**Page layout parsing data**

———

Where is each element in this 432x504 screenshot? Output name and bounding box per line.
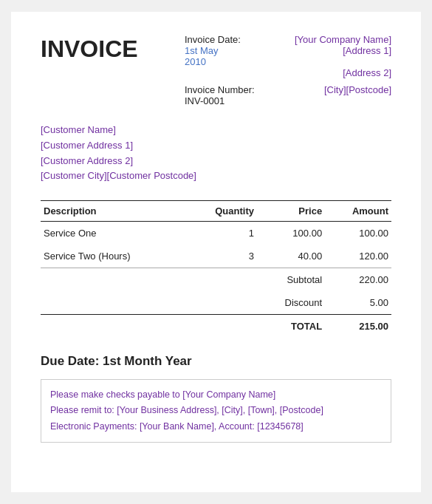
invoice-title-block: INVOICE [41, 34, 138, 106]
discount-label: Discount [257, 291, 325, 315]
company-address1: [Address 1] [234, 45, 391, 67]
footer-line3: Electronic Payments: [Your Bank Name], A… [50, 419, 382, 435]
row2-description: Service Two (Hours) [41, 245, 186, 268]
invoice-title: INVOICE [41, 37, 138, 61]
customer-city-postcode: [Customer City][Customer Postcode] [41, 168, 196, 184]
discount-row: Discount 5.00 [41, 291, 391, 315]
col-amount: Amount [325, 201, 391, 222]
row1-quantity: 1 [186, 222, 257, 245]
company-name: [Your Company Name] [295, 34, 391, 45]
row2-quantity: 3 [186, 245, 257, 268]
header-section: INVOICE Invoice Date: [Your Company Name… [41, 34, 391, 106]
invoice-number-value: INV-0001 [185, 95, 224, 106]
table-row: Service Two (Hours) 3 40.00 120.00 [41, 245, 391, 268]
table-header-row: Description Quantity Price Amount [41, 201, 391, 222]
customer-name: [Customer Name] [41, 123, 196, 138]
total-label: TOTAL [257, 315, 325, 338]
address2-row: [Address 2] [185, 67, 391, 78]
table-row: Service One 1 100.00 100.00 [41, 222, 391, 245]
invoice-table: Description Quantity Price Amount Servic… [41, 200, 391, 338]
due-date-section: Due Date: 1st Month Year [41, 354, 391, 369]
invoice-date-label: Invoice Date: [185, 34, 241, 45]
col-price: Price [257, 201, 325, 222]
subtotal-row: Subtotal 220.00 [41, 268, 391, 292]
company-city-postcode: [City][Postcode] [261, 84, 391, 95]
col-quantity: Quantity [186, 201, 257, 222]
invoice-number-row: Invoice Number: [City][Postcode] [185, 84, 391, 95]
total-row: TOTAL 215.00 [41, 315, 391, 338]
row2-amount: 120.00 [325, 245, 391, 268]
customer-address1: [Customer Address 1] [41, 138, 196, 154]
footer-section: Please make checks payable to [Your Comp… [41, 379, 391, 443]
customer-meta-section: [Customer Name] [Customer Address 1] [Cu… [41, 120, 391, 197]
invoice-number-value-row: INV-0001 [185, 95, 391, 106]
row2-price: 40.00 [257, 245, 325, 268]
customer-address2: [Customer Address 2] [41, 154, 196, 169]
footer-line1: Please make checks payable to [Your Comp… [50, 387, 382, 403]
header-meta: Invoice Date: [Your Company Name] 1st Ma… [185, 34, 391, 106]
due-date-text: Due Date: 1st Month Year [41, 354, 192, 368]
invoice-number-label: Invoice Number: [185, 84, 255, 95]
company-address2: [Address 2] [191, 67, 391, 78]
invoice-date-value: 1st May 2010 [185, 45, 228, 67]
row1-amount: 100.00 [325, 222, 391, 245]
invoice-date-row: Invoice Date: [Your Company Name] [185, 34, 391, 45]
footer-line2: Please remit to: [Your Business Address]… [50, 403, 382, 418]
subtotal-value: 220.00 [325, 268, 391, 292]
subtotal-label: Subtotal [257, 268, 325, 292]
row1-description: Service One [41, 222, 186, 245]
total-value: 215.00 [325, 315, 391, 338]
discount-value: 5.00 [325, 291, 391, 315]
invoice-date-value-row: 1st May 2010 [Address 1] [185, 45, 391, 67]
col-description: Description [41, 201, 186, 222]
customer-section: [Customer Name] [Customer Address 1] [Cu… [41, 123, 196, 184]
invoice-page: INVOICE Invoice Date: [Your Company Name… [11, 12, 421, 492]
row1-price: 100.00 [257, 222, 325, 245]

———

Please say how many lines above contain "value", number only.

7